December 06, 1987|Pat H. Broeske

Have you seen Adrian Lyne's new 30-second spot for Jovan Musk--the one that asks the eternal question, "What is Sexy?"--and then goes on to provide the answer in 29 vignettes?

Lyne is not unknown for directing sexy footage, as witness his features--"Flashdance," "9 1/2 Weeks" and "Fatal Attraction."

The spot, which started running last week, is from Boston's HBM/Creamer agency, and it so steamed up network censors that they demanded eight changes. One: wiggling toes were "too suggestive within context of other visuals. Unclear where she is or what she is doing (or reacting to). . . ." At least that's how the networks put it.

As a result, there's been an avalanche of coverage--some of it pretty smile-inducing. (Consider: the syndicated "Entertainment Tonight" ran both the pre- and post-censored spots; CNN's "Showbiz Today" showed snippets of what the networks didn't think we should see.)

But, hey, what about all the production that went into those sexy images? Like--27,000 feet of film (for 30 seconds!).
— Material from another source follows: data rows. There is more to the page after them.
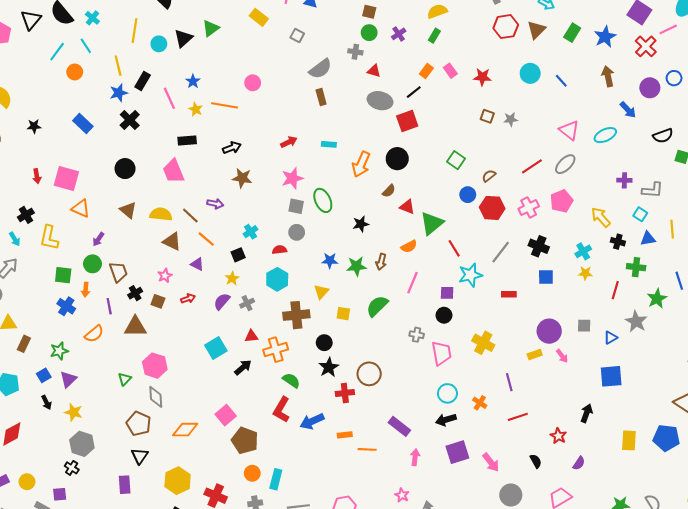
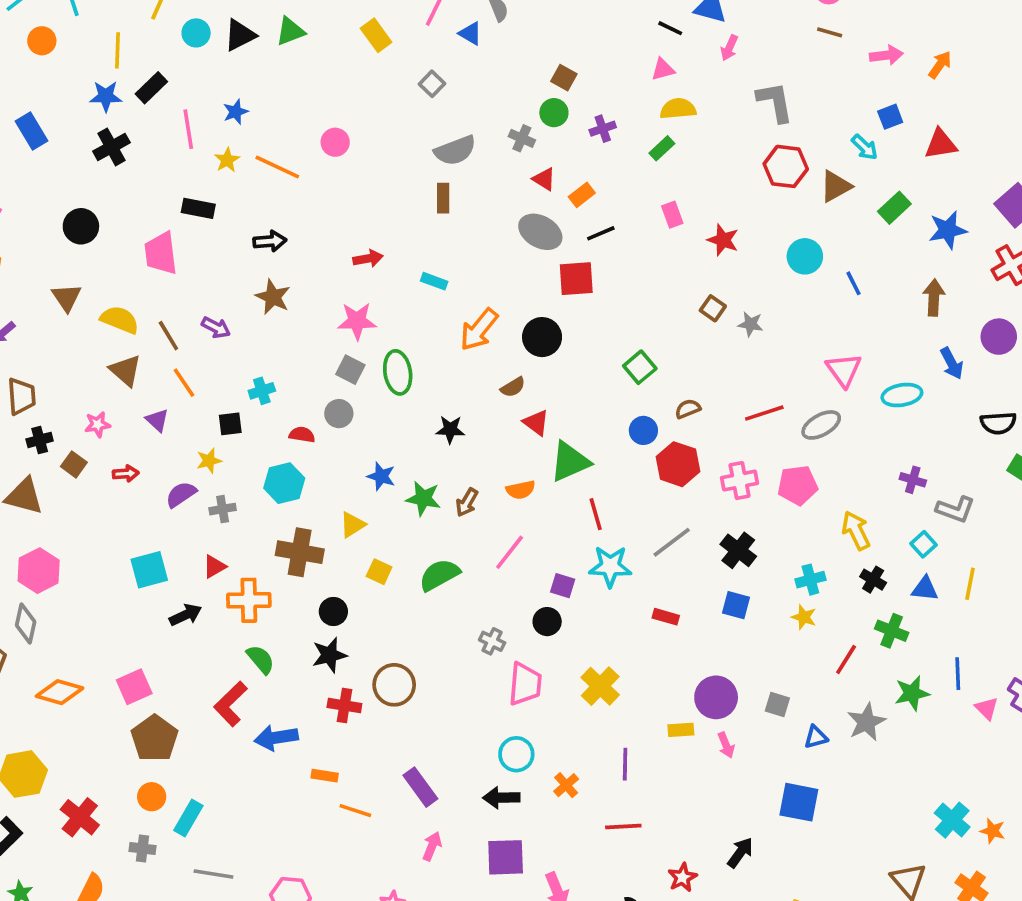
orange rectangle: (426, 71) -> (582, 195), moved
red triangle: (251, 336) -> (214, 567), turned -40

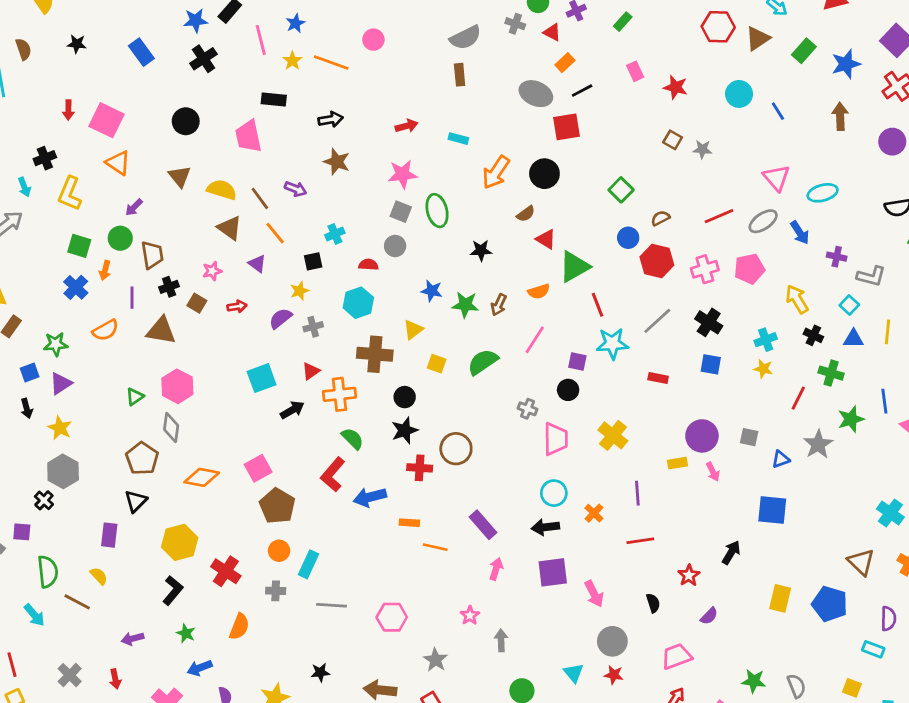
red triangle: (544, 179) -> (552, 32), moved
blue arrow: (952, 363) -> (800, 233), moved

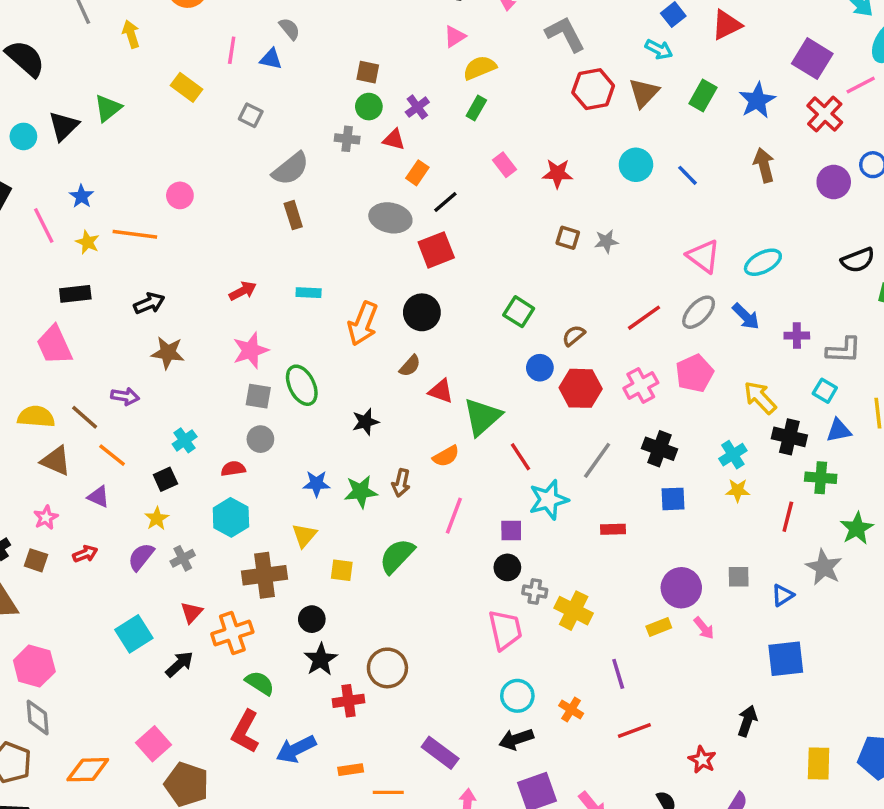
black cross: (813, 335) -> (789, 437), size x1.4
gray cross: (528, 409) -> (535, 591), moved

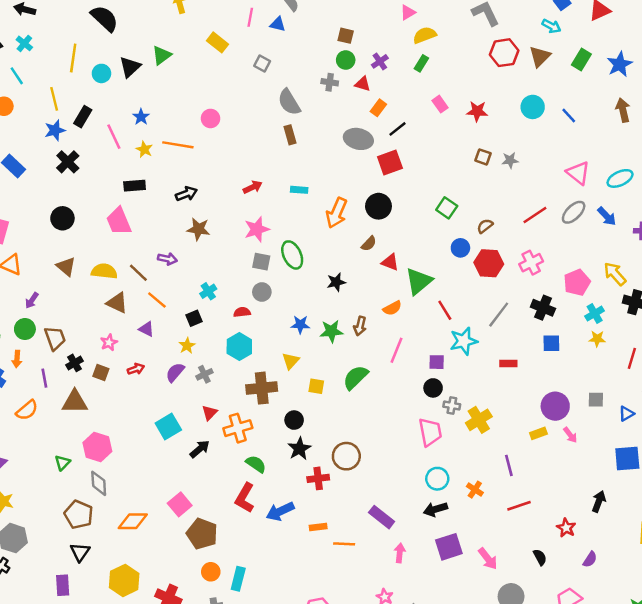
gray semicircle: (291, 169) -> (289, 102), turned 96
pink pentagon: (695, 373) -> (577, 282), moved
yellow cross: (574, 611) -> (479, 420), turned 30

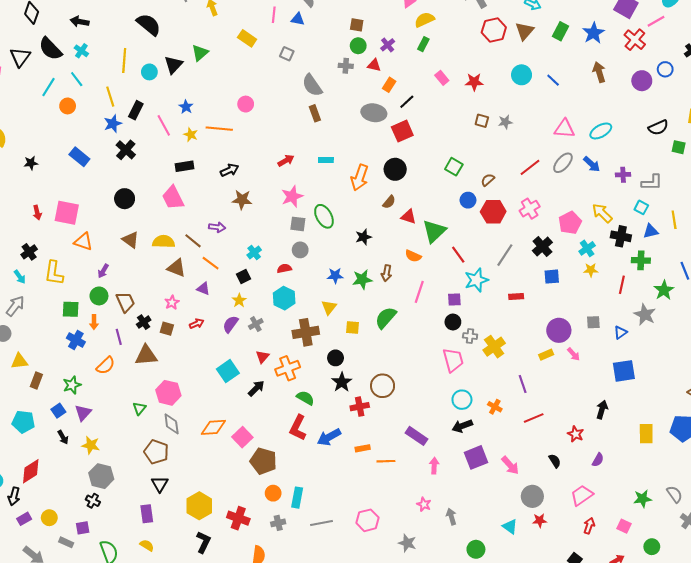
pink triangle: (578, 173) -> (565, 129), turned -30
orange semicircle: (392, 308) -> (413, 256), turned 56
black cross: (543, 308) -> (542, 247), turned 30
orange diamond: (133, 521) -> (213, 427), moved

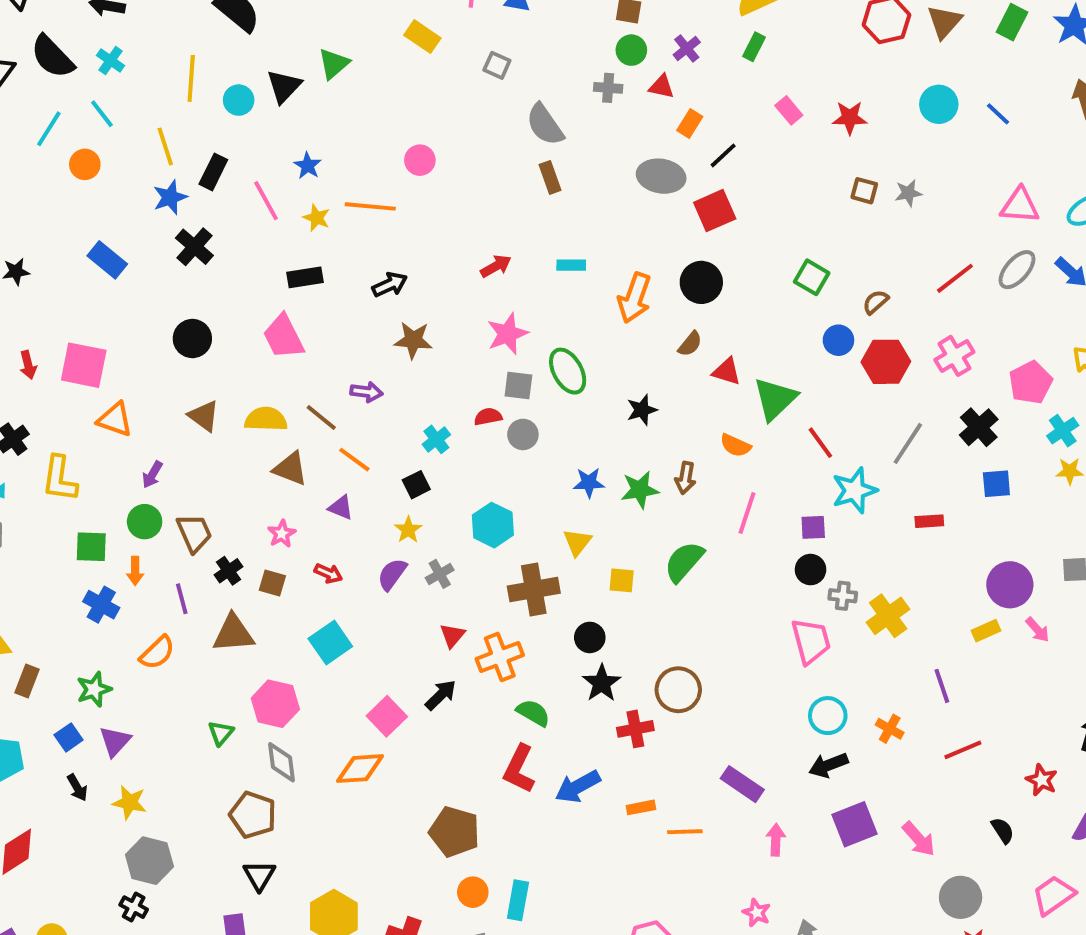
red semicircle: (284, 268) -> (488, 417), moved
red arrow: (197, 324) -> (328, 573), turned 48
cyan square: (228, 371) -> (330, 643), moved
pink square: (242, 437) -> (387, 716), moved

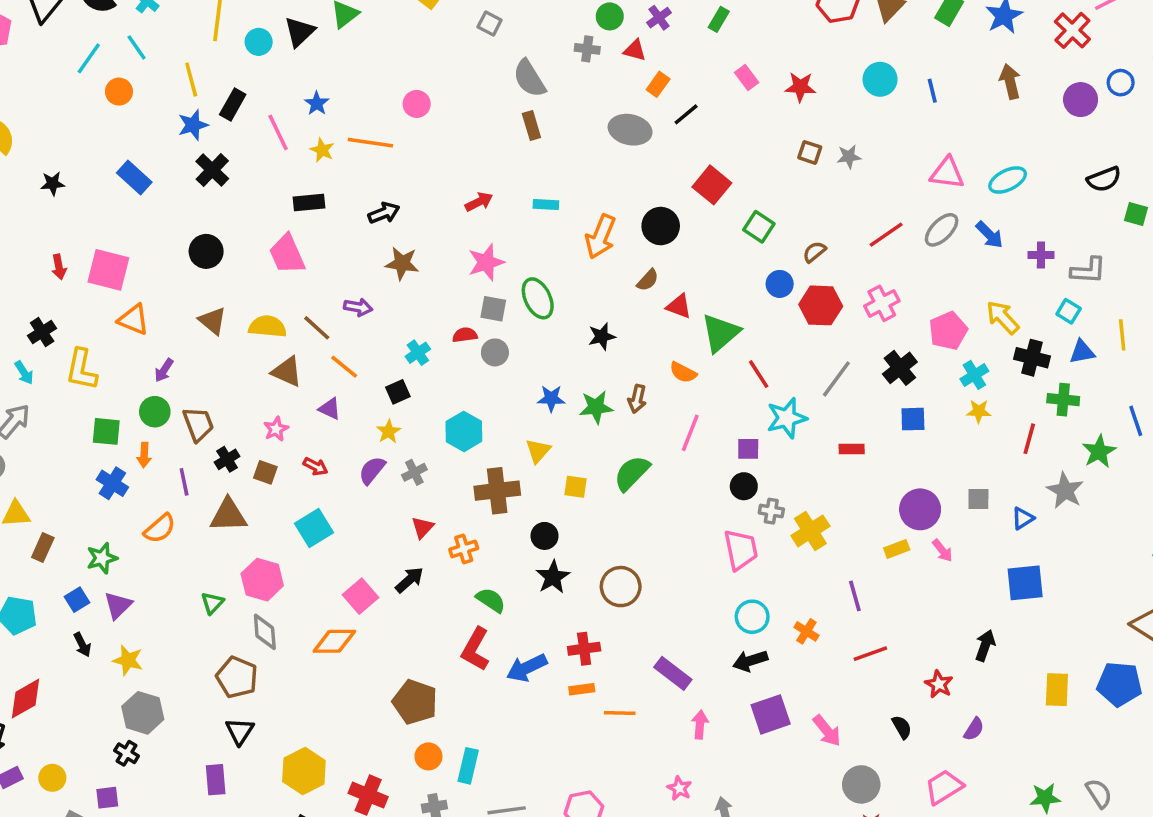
blue line: (998, 114) -> (932, 91), turned 30
red square: (715, 211) -> (712, 185), moved, turned -30
orange cross: (500, 657) -> (464, 549), size x0.7
red cross: (635, 729) -> (584, 649), moved

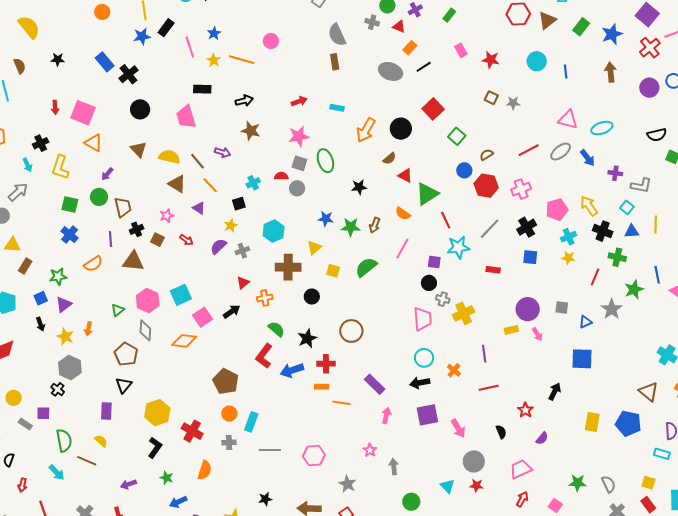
black cross: (212, 170) -> (128, 74), moved
orange arrow: (144, 455) -> (88, 329), moved
cyan square: (314, 528) -> (181, 295), moved
black star: (553, 577) -> (307, 338), moved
According to Ron Lawner, HBM's exec vp-associate creative director, the average 30-second spot is culled from 3,000 to 4,000 feet. "So we knew we were overshooting," he said, understating.

The summertime L.A. shoot took three days (and 25 actors). "We were pretty much on the run--we were using all natural light," said Lawner who, along with Ted Duquette, served as copywriter and art director for the spot.

As for the budget: Victor Zast, senior vp for corporate marketing for Beecham Cosmetics (which owns Jovan), said it was the highest in the company's 20-year history.

So how high is high in advertising? Zast told us the average 30-second spot runs between $200,000 and $250,000, and "this spot far exceeds that amount."

In fact, this spot may result in a second, edited from the slew of leftover footage. This according to Lawner, who feels that Lyne brought to the project, "a sense of voyeurism--and I don't mean that in regards to sex, but simply in the way that he shoots people so realistically. They don't look like actors when he's done with them."

Not that anyone involved is nixing the spot's sexuality--or voyeuristic quality. Zast has even come up with a kind of credo for the spot that brings Jovan into the '80s: It's that in this era of AIDS, "this (kind of advertising), which plays to the imagination, is really the safest sex of all."